When I rolled in here nineteen years ago, the Animation Guild and the cartoon business were on their mutual keesters. We had about seven hundred active, working members. General unemployment was high. Non-union animation work was everywhere (DIC at the time was huge, paying $500 a week for storyboard work, half the union minimum.)
Over the next few years, through happy accidents, also the efforts of various artists, we ended up signing contracts with a lot of studios and repping about 85% (give or take) of the cartoon business. Plus the business was roaring, and a lot of the cut-rate 'toon factories were forced to raise wages in order to hire people qualified to get needed work done.
Like I say, happy accidents.
And then the business went really crazy, and industry wages went through the roof and then the upper atmosphere, and people said to me:
"Heey now! What do we need union minimums for? I'm earning double the damn minimums! And my best friend's making triple! Hot damn!"
People began thinking it was the natural order of things. And would last forever.
But it wasn't ... and didn't. And now we're paddling along in the year 2008, and nobody thinks high wages are a birthright anymore.
In fact, a lot of people are pretty grim. Scared shitless, in fact. And grateful to have a job, any job. I know, personally, animation professionals bagging groceries and doing secretarial work and laboring as security guards at one-fifth their old salaries.
And every studio I know about, union and non-union, is cutting their labor costs every way they can. The non-union places are below the union minimums that they used to be above, and the union places are hiring at scale. But because a large number of skilled artists still work under union contracts, and we still have critical mass, the overall wage structure hasn't collapsed.
Over in auto-building land, the situation is a little different. The UAW, that long-ago builder of the American Middle Class, hasn't been able to organize foreign auto plants in Tennessee, in Alabama, and a number of other southern states that have "right to work" laws. The slope is just too steep for them to get the Toyota, Honda and Nissan plants organized, and so the foreign companies are happy to match UAW pay rates, even as they lowball benefits. And the UAW gets pretty much nowhere in making those Camry, Accord and Altima factories union.
But Senator Mitch McConnell and company are trying their best to disembowel what's left of the UAW. They've made a nice run at it the last month or so, and for a little while, it looked like they would succeed in taking the Auto Workers out. (Of course, it would have meant the Big Three Auto Makers would have gone bye-bye with the UAW, what's known on the battlefield as "collateral damage," but what the hell. Sometimes you gotta destroy an industry in order to save it.)

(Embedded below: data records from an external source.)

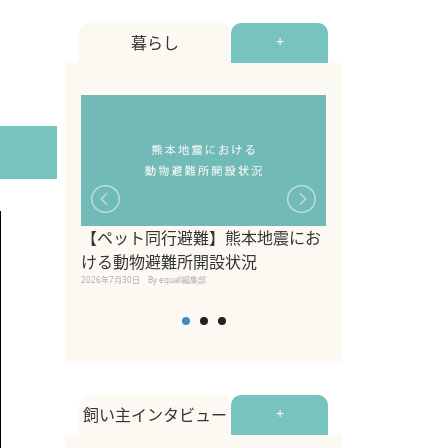
暮らし
+
【ペット同行避難】熊本地震にお
関東の愛犬家に
ける動物避難所開設状況
ポット！ペット
2026年7月30日
By equall編集部
ペット宿・日帰
2026年7月7日
By equall編
飼い主インタビュー
+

Now, happily, President Bush has decided he doesn't want to add "Goodbye to the Big Three" to the rest of his sparkling legacy, and so has overruled his Republican cohorts in the Senate and cut a deal with Chrysler and GM. So the companies will survive ... at least for another few months.

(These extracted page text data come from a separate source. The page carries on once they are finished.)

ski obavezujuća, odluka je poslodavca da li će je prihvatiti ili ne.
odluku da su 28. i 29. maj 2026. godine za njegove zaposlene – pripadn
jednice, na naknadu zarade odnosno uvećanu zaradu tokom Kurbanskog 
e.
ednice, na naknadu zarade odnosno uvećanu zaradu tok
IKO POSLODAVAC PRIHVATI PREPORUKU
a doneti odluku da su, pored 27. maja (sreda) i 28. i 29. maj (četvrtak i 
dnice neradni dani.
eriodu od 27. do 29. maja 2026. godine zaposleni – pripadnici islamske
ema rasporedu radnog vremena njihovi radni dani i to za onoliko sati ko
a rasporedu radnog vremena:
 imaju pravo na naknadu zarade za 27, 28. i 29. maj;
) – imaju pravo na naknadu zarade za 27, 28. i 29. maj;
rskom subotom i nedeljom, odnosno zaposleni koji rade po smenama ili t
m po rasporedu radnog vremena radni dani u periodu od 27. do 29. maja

But who knows? Maybe Senator Mitch and those other Sons of the South will yet be successful in driving the UAW over a cliff. Maybe Ford, Chrysler and General Motors will slide into insolvency and oblivion anyway, and the Japanese and German car companies will have the United States all to themselves.
When and if that day comes, I'm reasonably certain the foreign car makers won't be paying wage rates that match UAW's workers, for those workers will be gone. They'll be paying less, probably far less, even though labor costs now are only 10% of a car's costs.
Why? Because the union that kept wages up will be gone, along with one more segment of the American middle class.